##### RECORDED DATA

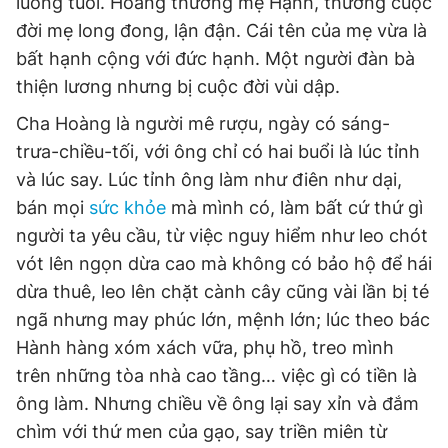
luống tuổi. Hoàng thương mẹ Hạnh, thương cuộc
đời mẹ long đong, lận đận. Cái tên của mẹ vừa là
bất hạnh cộng với đức hạnh. Một người đàn bà
Đọc Thanh Niên trên điện thoại
thiện lương nhưng bị cuộc đời vùi dập.
Cha Hoàng là người mê rượu, ngày có sáng-
trưa-chiều-tối, với ông chỉ có hai buổi là lúc tỉnh
và lúc say. Lúc tỉnh ông làm như điên như dại,
Theo dõi báo trên
bán mọi
sức khỏe
mà mình có, làm bất cứ thứ gì
người ta yêu cầu, từ việc nguy hiểm như leo chót
Hotline
Liên hệ quảng cáo
vót lên ngọn dừa cao mà không có bảo hộ để hái
0906 645 777
0908 780 404
dừa thuê, leo lên chặt cành cây cũng vài lần bị té
ngã nhưng may phúc lớn, mệnh lớn; lúc theo bác
Đặt báo
Quảng cáo
RSS
Tòa soạn
Chính sách bảo
Hành hàng xóm xách vữa, phụ hồ, treo mình
Tổng biên tập: Nguyễn Ngọc Toàn
trên những tòa nhà cao tầng… việc gì có tiền là
Phó tổng biên tập thường trực: Hải Thành
Phó tổng biên tập: Lâm Hiếu Dũng
ông làm. Nhưng chiều về ông lại say xỉn và đắm
Phó tổng biên tập: Trần Việt Hưng
chìm với thứ men của gạo, say triền miên từ
Tổng thư ký tòa soạn: Đức Trung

##########

■ TASK INSTRUCTIONS
Reproduce the lines from the one with "dừa thuê, leo" to the end of the data exactly, leaving out every earlier line.

■ RESULT FOR THIS TASK
dừa thuê, leo lên chặt cành cây cũng vài lần bị té
ngã nhưng may phúc lớn, mệnh lớn; lúc theo bác
Đặt báo
Quảng cáo
RSS
Tòa soạn
Chính sách bảo
Hành hàng xóm xách vữa, phụ hồ, treo mình
Tổng biên tập: Nguyễn Ngọc Toàn
trên những tòa nhà cao tầng… việc gì có tiền là
Phó tổng biên tập thường trực: Hải Thành
Phó tổng biên tập: Lâm Hiếu Dũng
ông làm. Nhưng chiều về ông lại say xỉn và đắm
Phó tổng biên tập: Trần Việt Hưng
chìm với thứ men của gạo, say triền miên từ
Tổng thư ký tòa soạn: Đức Trung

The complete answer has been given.